The US government spent just 2 percent of the $18.4 billion it had obtained from Congress for the urgent reconstruction of Iraq before formally ending its occupation last week.
The White House budget office report, the first detailed audit of the reconstruction, showed that the US occupation authorities had spent nothing on healthcare or water and sanitation, two of the most urgent needs for Iraqis. In contrast, a total of US$9 million was spent on administrative expenses.
By June 22 the US' reconstruction campaign had spent US$366 million of the sum allotted to the Iraq Relief and Reconstruction Fund.
The US$18 billion was supposed to help train Iraq's police force and to rebuild the country's national infrastructure, including its electricity grid bombed during the war, sewage treatment plants, schools, hospitals, telecom facilities and roads neglected since the 1991 Gulf war.
Instead, the burden of paying for the reconstruction has fallen largely on Iraqis, absorbing nearly all of a US$20 billion fund raised by the country's oil sales.
An additional US$1.1 billion came from grant and loan pledges from other countries.
In its accounting of the funds, the White House budget office said the largest disbursement so far was for rebuilding Iraq's police and military, with US$194m spent.

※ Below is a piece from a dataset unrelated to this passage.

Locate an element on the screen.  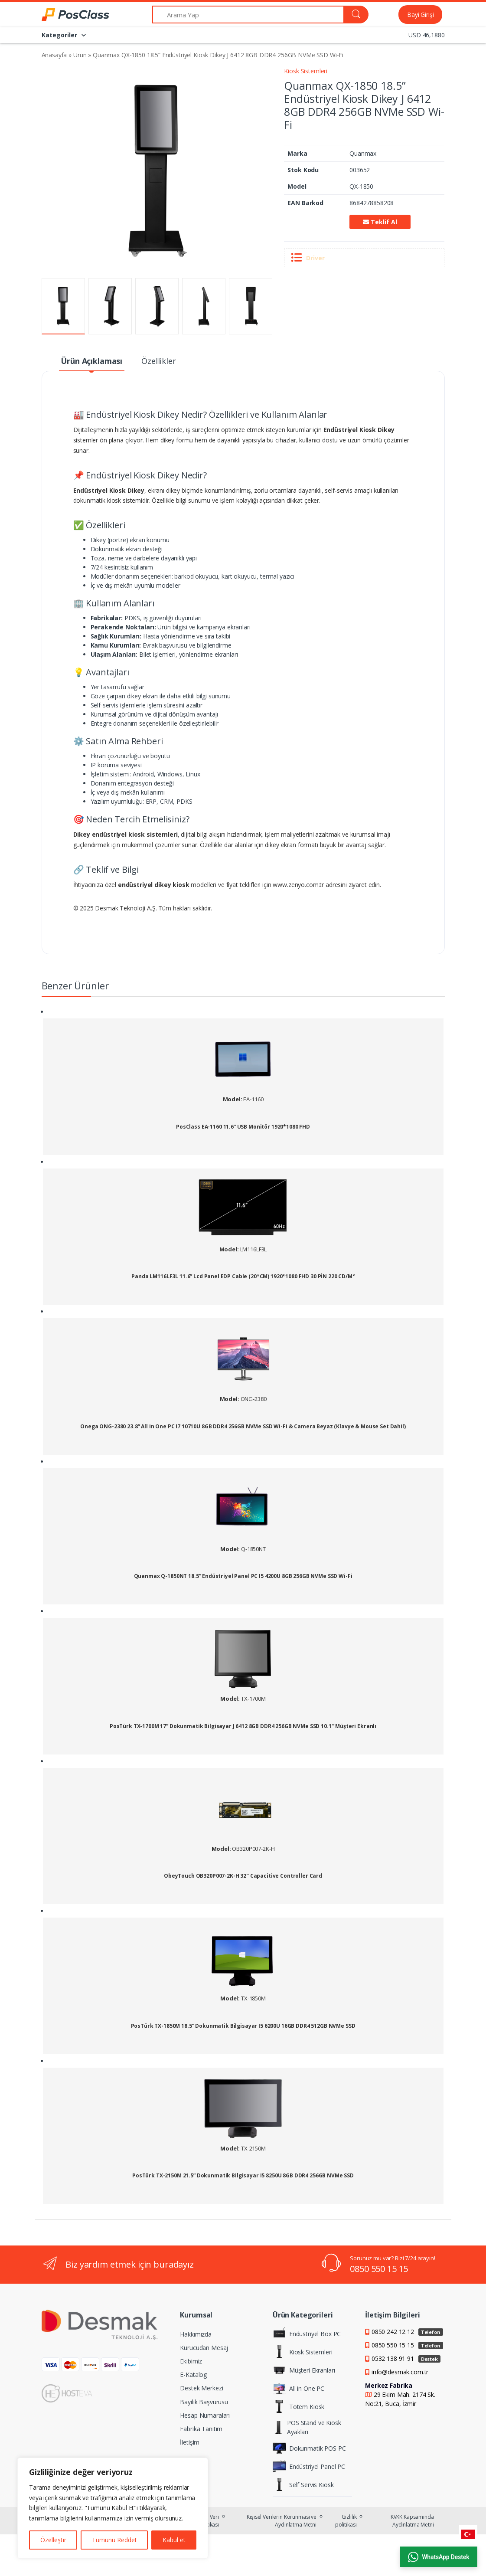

But that figure was less than the planned spending of US$3.2 billion to provide security.
Despite the complaints from Iraqis about blackouts and an erratic power supply, just US$109 million was spent on repairing Iraq's electricity grid, compared with the US$5.4 billion allocated in the reconstruction fund.

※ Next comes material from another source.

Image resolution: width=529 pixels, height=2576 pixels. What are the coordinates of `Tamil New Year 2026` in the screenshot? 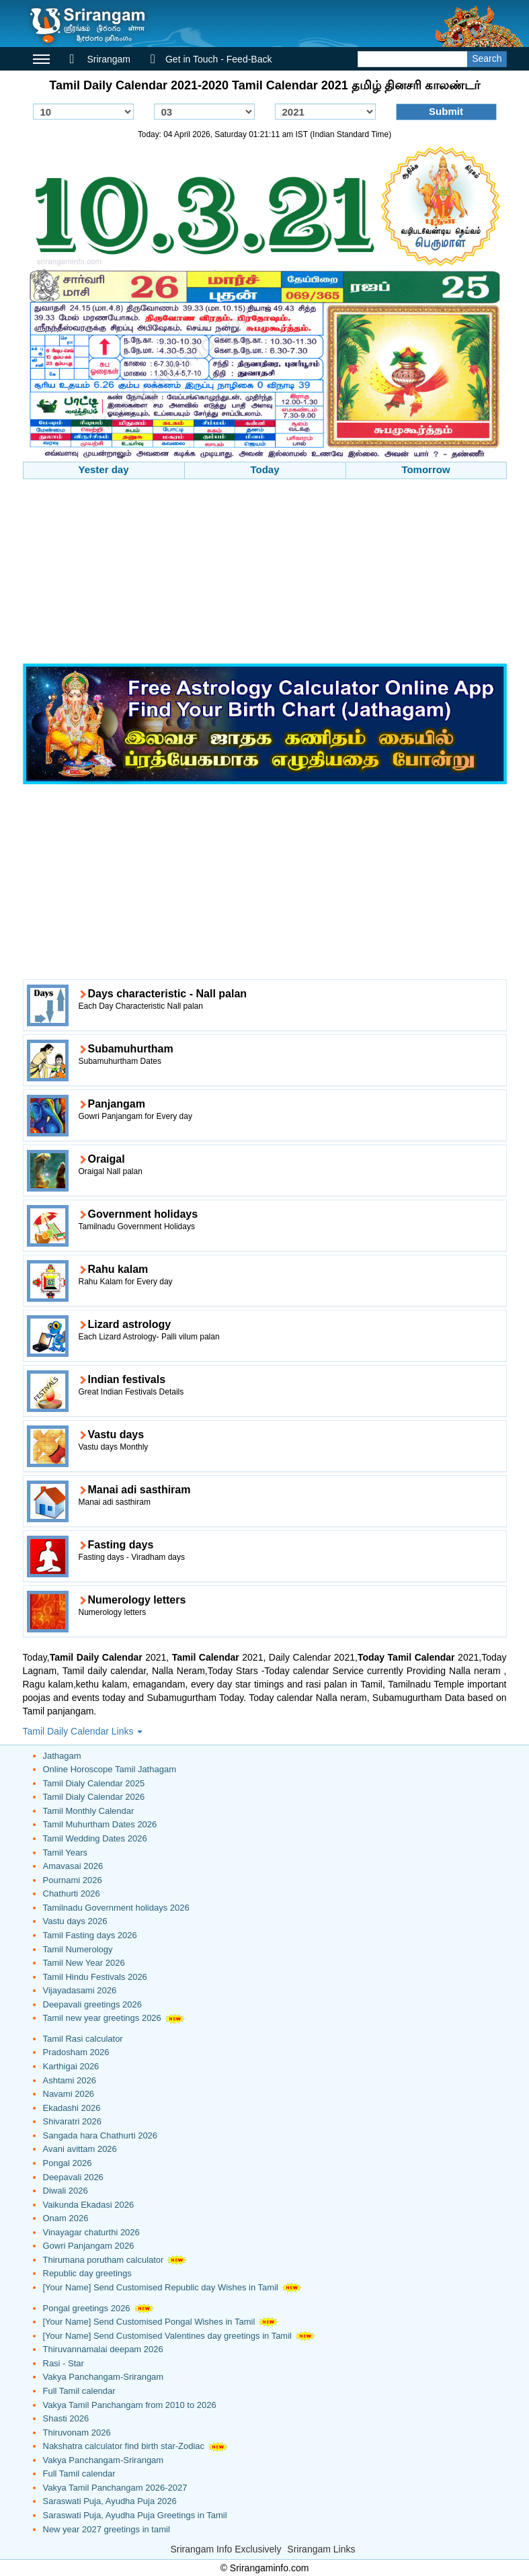 It's located at (84, 1963).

Other urgent needs were also unmet. Although Iraq has an unemployment rate of 30 percent, the fund created only 15,000 jobs, compared with the 250,000 that had been mandated.
A spokesman for the budget office said the figures were misleading and projects costing US$5.3 billion were in the pipeline.
"The reconstruction effort is moving forward," the report said.
"The coalition has helped Iraqis rebuild schools and refurbish hospitals and health clinics, repair bridges, upgrade the electrical grid and ports and modernize the communications system," the report said.
As evidence of progress, the report said 1.2 million telephones had been connected as of June 18 and 2,500 schools had been repaired.
But even by the standards of the budget office, those achievements lagged behind projections.
In a report published in the spring, the administration said it expected to spend more than US$10 billion on reconstruction projects by June 30.
The reality, which was made apparent in the report released on Friday in advance of the July 4 holiday weekend, is bound to raise questions from Iraq's new rulers -- and during the US election campaign -- about the use of the US$87 billion package approved by Congress last November.